[Transcribed page contents]

━━━━━━━━

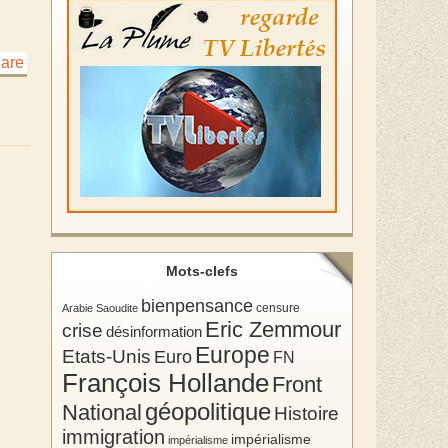
Mots-clefs
bienpensance
Arabie Saoudite
censure
Eric Zemmour
crise
désinformation
Europe
Etats-Unis
Euro
FN
François Hollande
Front
géopolitique
National
Histoire
immigration
impérialisme
impérialisme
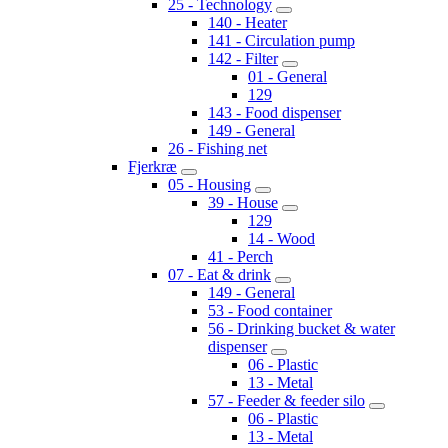
25 - Technology
140 - Heater
141 - Circulation pump
142 - Filter
01 - General
129
143 - Food dispenser
149 - General
26 - Fishing net
Fjerkræ
05 - Housing
39 - House
129
14 - Wood
41 - Perch
07 - Eat & drink
149 - General
53 - Food container
56 - Drinking bucket & water
dispenser
06 - Plastic
13 - Metal
57 - Feeder & feeder silo
06 - Plastic
13 - Metal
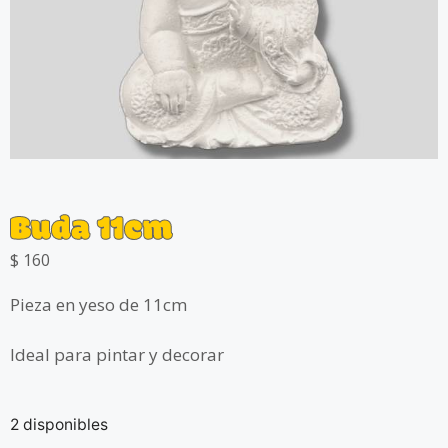
Buda 11cm
$
160
Pieza en yeso de 11cm
Ideal para pintar y decorar
2 disponibles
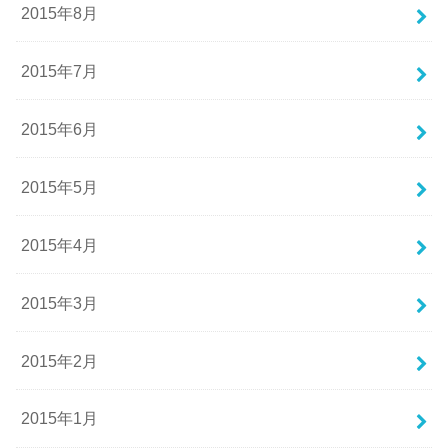
2015年8月
2015年7月
2015年6月
2015年5月
2015年4月
2015年3月
2015年2月
2015年1月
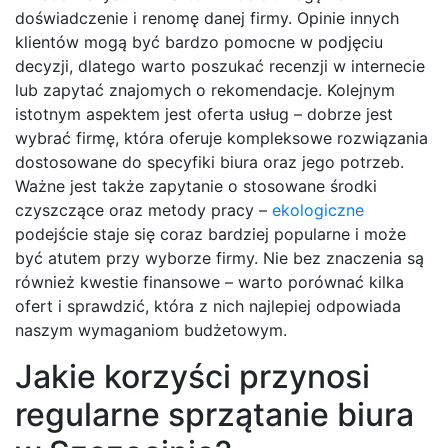
doświadczenie i renomę danej firmy. Opinie innych
klientów mogą być bardzo pomocne w podjęciu
decyzji, dlatego warto poszukać recenzji w internecie
lub zapytać znajomych o rekomendacje. Kolejnym
istotnym aspektem jest oferta usług – dobrze jest
wybrać firmę, która oferuje kompleksowe rozwiązania
dostosowane do specyfiki biura oraz jego potrzeb.
Ważne jest także zapytanie o stosowane środki
czyszczące oraz metody pracy –
ekologiczne
podejście staje się coraz bardziej popularne i może
być atutem przy wyborze firmy. Nie bez znaczenia są
również kwestie finansowe – warto porównać kilka
ofert i sprawdzić, która z nich najlepiej odpowiada
naszym wymaganiom budżetowym.
Jakie korzyści przynosi
regularne sprzątanie biura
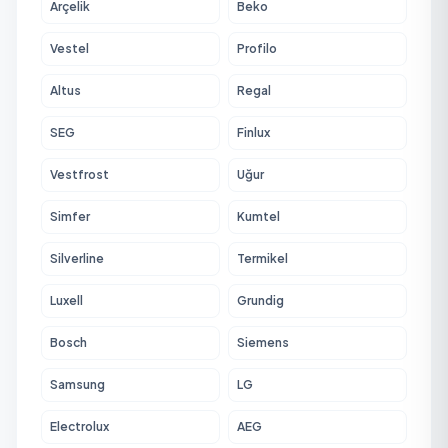
Arçelik
Beko
Vestel
Profilo
Altus
Regal
SEG
Finlux
Vestfrost
Uğur
Simfer
Kumtel
Silverline
Termikel
Luxell
Grundig
Bosch
Siemens
Samsung
LG
Electrolux
AEG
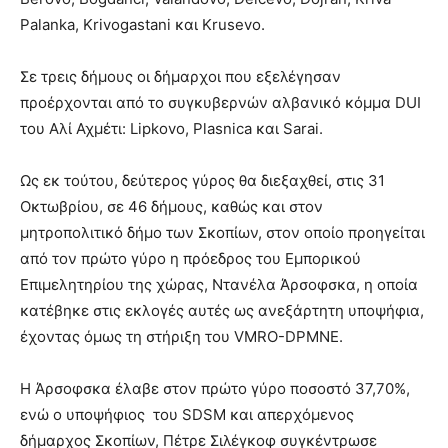
Palanka, Krivogastani και Krusevo.
Σε τρεις δήμους οι δήμαρχοι που εξελέγησαν
προέρχονται από το συγκυβερνών αλβανικό κόμμα DUI
του Αλί Αχμέτι: Lipkovo, Plasnica και Sarai.
Ως εκ τούτου, δεύτερος γύρος θα διεξαχθεί, στις 31
Οκτωβρίου, σε 46 δήμους, καθώς και στον
μητροπολιτικό δήμο των Σκοπίων, στον οποίο προηγείται
από τον πρώτο γύρο η πρόεδρος του Εμπορικού
Επιμελητηρίου της χώρας, Ντανέλα Άρσοφσκα, η οποία
κατέβηκε στις εκλογές αυτές ως ανεξάρτητη υποψήφια,
έχοντας όμως τη στήριξη του VMRO-DPMNE.
Η Άρσοφσκα έλαβε στον πρώτο γύρο ποσοστό 37,70%,
ενώ ο υποψήφιος του SDSM και απερχόμενος
δήμαρχος Σκοπίων, Πέτρε Σιλέγκοφ συγκέντρωσε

━━━━━━━━

YOUR OBJECTIVE:
Only the lines above from the one containing "142 - Filter" through the one containing "του Αλί Αχμέτι: Lipkovo, Plasnica και Sarai." should be returned, verbatim and inclusive, with pictures excluded.

EXERCISE OUTPUT:
142 - Filter
01 - General
129
143 - Food dispenser
149 - General
26 - Fishing net
Fjerkræ
05 - Housing
39 - House
129
14 - Wood
41 - Perch
07 - Eat & drink
149 - General
53 - Food container
56 - Drinking bucket & water
dispenser
06 - Plastic
13 - Metal
57 - Feeder & feeder silo
06 - Plastic
13 - Metal
Buda 11cm
$
160
Pieza en yeso de 11cm
Ideal para pintar y decorar
2 disponibles
2015年8月
2015年7月
2015年6月
2015年5月
2015年4月
2015年3月
2015年2月
2015年1月
doświadczenie i renomę danej firmy. Opinie innych
klientów mogą być bardzo pomocne w podjęciu
decyzji, dlatego warto poszukać recenzji w internecie
lub zapytać znajomych o rekomendacje. Kolejnym
istotnym aspektem jest oferta usług – dobrze jest
wybrać firmę, która oferuje kompleksowe rozwiązania
dostosowane do specyfiki biura oraz jego potrzeb.
Ważne jest także zapytanie o stosowane środki
czyszczące oraz metody pracy –
ekologiczne
podejście staje się coraz bardziej popularne i może
być atutem przy wyborze firmy. Nie bez znaczenia są
również kwestie finansowe – warto porównać kilka
ofert i sprawdzić, która z nich najlepiej odpowiada
naszym wymaganiom budżetowym.
Jakie korzyści przynosi
regularne sprzątanie biura
Arçelik
Beko
Vestel
Profilo
Altus
Regal
SEG
Finlux
Vestfrost
Uğur
Simfer
Kumtel
Silverline
Termikel
Luxell
Grundig
Bosch
Siemens
Samsung
LG
Electrolux
AEG
Palanka, Krivogastani και Krusevo.
Σε τρεις δήμους οι δήμαρχοι που εξελέγησαν
προέρχονται από το συγκυβερνών αλβανικό κόμμα DUI
του Αλί Αχμέτι: Lipkovo, Plasnica και Sarai.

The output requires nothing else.